Kennedy Mbeva Liti, who is among the youngest Green Talents Award winners, won the award in 2014 in Germany.

Kennedy is passionate and enthusiastic about how sustainable models can be implemented to fight the climate change. To support African researchers, Kennedy Co-founded African Research & Impact Network (ARIN), a platform connecting researchers globally.

My Career Path

My academic path is a bit unusual. Looking for ways to complement my academic studies while an undergraduate student, I was involved in the development of climate change and environmental policy in Kenya. While a student and immediately after graduating from Kenyatta University, in Nairobi, Kenya, I was also involved in setting up a continental youth movement, the African Youth Initiative on Climate Change (AYICC). I then proceeded to study for my Masters degree at the UNEP-Tongji Institute of Environment and Sustainable Development (IESD) in Shanghai, China. It is while studying for my MSc that I was awarded the Green Talents Award in 2014. I then spent a three-month stay at the German Development Institute / Deutsches Institut für Entwicklungspolitik (DIE) in Bonn, Germany in 2015.

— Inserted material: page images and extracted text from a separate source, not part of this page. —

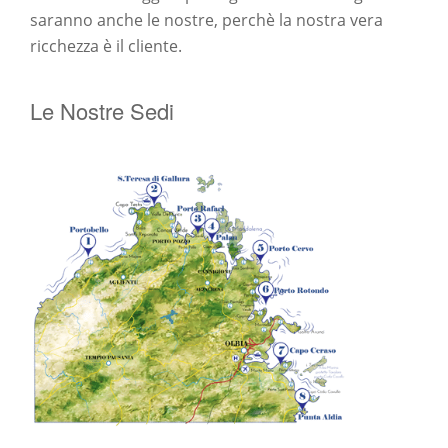
saranno anche le nostre, perchè la nostra vera
ricchezza è il cliente.
Le Nostre Sedi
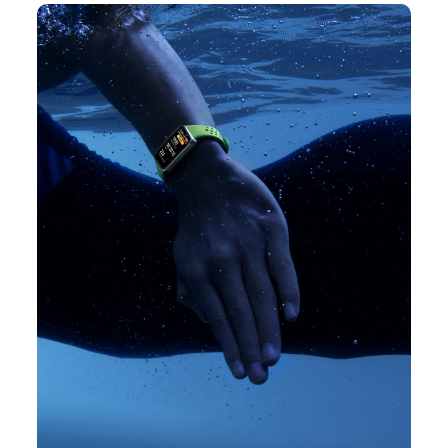
45
минут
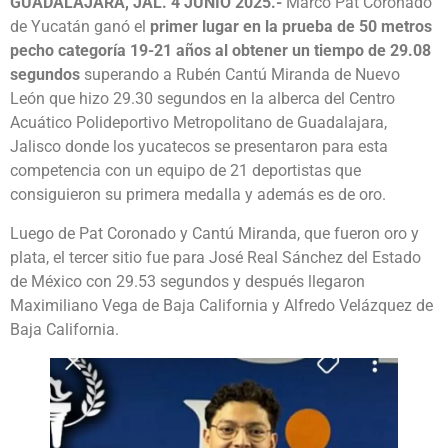
GUADALAJARA, JAL. 4 JUNIO 2025.-
Marco Pat Coronado
de Yucatán ganó el
primer lugar en la prueba de 50 metros
pecho categoría 19-21 años al obtener un tiempo de 29.08
segundos
superando a Rubén Cantú Miranda de Nuevo
León que hizo 29.30 segundos en la alberca del Centro
Acuático Polideportivo Metropolitano de Guadalajara,
Jalisco donde los yucatecos se presentaron para esta
competencia con un equipo de 21 deportistas que
consiguieron su primera medalla y además es de oro.
Luego de Pat Coronado y Cantú Miranda, que fueron oro y
plata, el tercer sitio fue para José Real Sánchez del Estado
de México con 29.53 segundos y después llegaron
Maximiliano Vega de Baja California y Alfredo Velázquez de
Baja California.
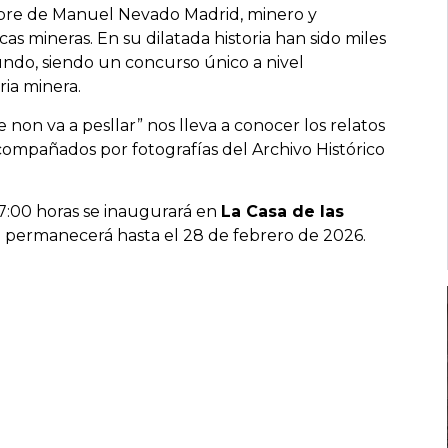
mbre de Manuel Nevado Madrid, minero y
as mineras. En su dilatada historia han sido miles
mundo, siendo un concurso único a nivel
ria minera.
 non va a pesllar” nos lleva a conocer los relatos
compañados por fotografías del Archivo Histórico
17:00 horas se inaugurará en
La Casa de las
ón permanecerá hasta el 28 de febrero de 2026.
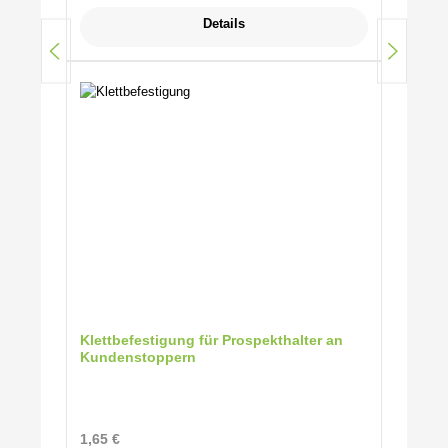
Details
Klettbefestigung für Prospekthalter an
Kundenstoppern
Regulärer Preis:
1,65 €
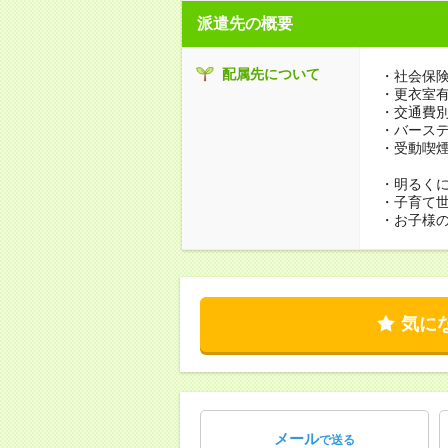
派遣先の概要
配属先について
・社会保
・更衣室
・交通費
・バース
・受動喫
・明るく
・子育て
・お子様の
気に
メール
で送る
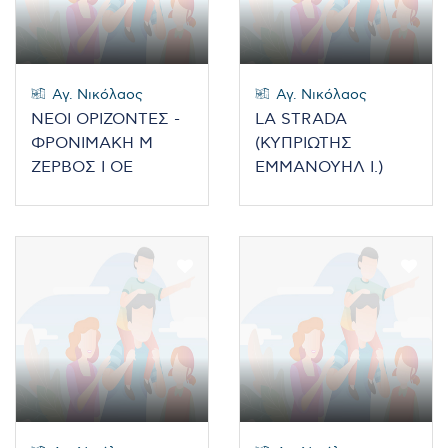
Αγ. Νικόλαος
Αγ. Νικόλαος
ΝΕΟΙ ΟΡΙΖΟΝΤΕΣ -
LA STRADA
ΦΡΟΝΙΜΑΚΗ Μ
(ΚΥΠΡΙΩΤΗΣ
ΖΕΡΒΟΣ Ι ΟΕ
ΕΜΜΑΝΟΥΗΛ Ι.)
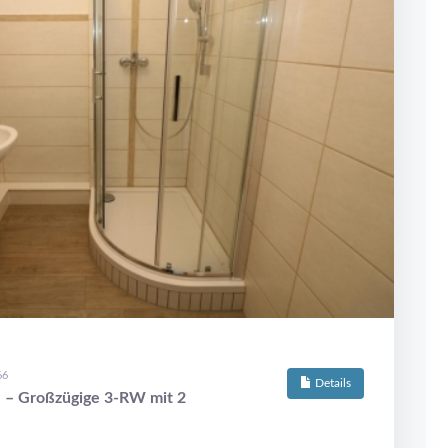
66
Details
 – Großzügige 3-RW mit 2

Upon completing my MSc, I went back to Nairobi to work with the African Centre for Technology Studies (ACTS), a premier public policy think tank. Two years later, I commenced my PhD studies at the University of Melbourne, Australia. My PhD project examines the design of international trade agreements.  

About the green talents award

The Green Talents Award is a prestigious fellowship administered by the German Federal Ministry of Education and Research (BMBF). It comprises two parts: a two-week field trip to Germany; and a research stay of up to three months at a German institution. More details can be found here

Watch the LIVE interview here:How I won the Green Talents Award in Germany :

Tell us about your research that made you win the award

For my MSc, I examined the effectiveness of climate finance. In brief, the research analysed the policies and mechanisms meant to ensure prudent management  of financial resources for addressing climate change in Kenya. I was interested in finding out whether Kenya had the relevant laws and policies to ensure climate finance was managed in a transparent and accountable manner. I published my findings in a book chapter and journal article.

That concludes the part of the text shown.